A simple way to fix that is to make instances of the class callable by defining a __call__() method (and calling it at the right time). Here's what I mean:

import time
import sys
from threading import Timer


class UserTimer:
    def __init__(self, id=None, current_status=None, interval=5):
        self.id = id
        self.current_status = current_status
        self.interval = interval

    def timeout(self):
        print("time over for", self.id)

    def __call__(self):
        self.timer_thread = Timer(self.interval, self.timeout)
        self.timer_thread.start()

    def cancel(self):
        try:
            self.timer_thread.cancel()
        except AttributeError:
            raise RuntimeError("'UserTimer' object not started.")


params1 = dict(id="[email protected]", current_status="success")
params2 = dict(id="[email protected]", current_status="success", interval=6)
user1 = UserTimer(**params1)
user1()  # Start Timer.
user2 = UserTimer(**params2)
user2()  # Start Timer.

I also added the cancel() method as you requested and made the time interval an easily changed variable instead of hardcoding it into the body of the class as well.

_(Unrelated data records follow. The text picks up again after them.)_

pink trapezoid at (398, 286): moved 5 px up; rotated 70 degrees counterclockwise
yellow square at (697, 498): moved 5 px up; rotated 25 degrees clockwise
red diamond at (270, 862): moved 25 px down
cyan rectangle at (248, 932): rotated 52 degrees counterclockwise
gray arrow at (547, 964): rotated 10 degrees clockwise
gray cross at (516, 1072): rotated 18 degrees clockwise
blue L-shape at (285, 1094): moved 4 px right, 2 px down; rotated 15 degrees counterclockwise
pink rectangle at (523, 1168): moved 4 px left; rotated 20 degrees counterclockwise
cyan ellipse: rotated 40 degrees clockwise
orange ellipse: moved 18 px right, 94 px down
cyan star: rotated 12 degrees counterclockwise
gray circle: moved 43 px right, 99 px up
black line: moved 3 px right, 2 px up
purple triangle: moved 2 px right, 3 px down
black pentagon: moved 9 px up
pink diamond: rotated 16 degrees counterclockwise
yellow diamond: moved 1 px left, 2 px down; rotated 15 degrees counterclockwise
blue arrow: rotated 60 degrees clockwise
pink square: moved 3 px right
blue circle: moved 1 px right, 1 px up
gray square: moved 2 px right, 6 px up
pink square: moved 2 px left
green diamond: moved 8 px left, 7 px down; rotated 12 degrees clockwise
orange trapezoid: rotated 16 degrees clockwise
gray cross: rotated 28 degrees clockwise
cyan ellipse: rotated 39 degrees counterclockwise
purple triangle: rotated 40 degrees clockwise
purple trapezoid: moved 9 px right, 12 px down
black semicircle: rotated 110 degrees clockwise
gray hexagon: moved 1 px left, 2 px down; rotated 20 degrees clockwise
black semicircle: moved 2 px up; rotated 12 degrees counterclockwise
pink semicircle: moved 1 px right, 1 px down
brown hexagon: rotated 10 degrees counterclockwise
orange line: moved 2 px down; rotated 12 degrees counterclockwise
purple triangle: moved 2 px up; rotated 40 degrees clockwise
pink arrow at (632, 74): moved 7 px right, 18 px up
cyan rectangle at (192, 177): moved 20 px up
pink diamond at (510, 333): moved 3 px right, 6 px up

CodePudding user response:

You should put Timer initialization in __init__() to start it when you instantiate an object.

class UserTimer(object):
    def __init__(self, id=None, current_status=None):
        self.id = id
        self.current_status = current_status
        self.start_timer()   # start timer when an object is instantiated

    def timeout(self):
        print("time over for", self.id)

    def start_timer(self):
        self.t = Timer(5, self.timeout)  # changed to 5 seconds for demo                                                 
                                         # `self.timeout` instead of `timeout`
        self.t.start()

    def reset_timer(self):
        self.t.cancel()      # cancel old timer
        self.start_timer()   # and start a new one

params1 = {'id': "[email protected]", 'current_status': "success"}
params2 = {'id': "[email protected]", 'current_status': "success"}
user1 = UserTimer(**params1)

time.sleep(2)     # assuming that user2 is instantiated 2 seconds later
print('instantiating user2...')
user2 = UserTimer(**params2)

time.sleep(3)     # reset user1's timer 3 seconds after user2 instantiation
print('reseting timer of user1...')
user1.reset_timer()

You can run the code and check the timing.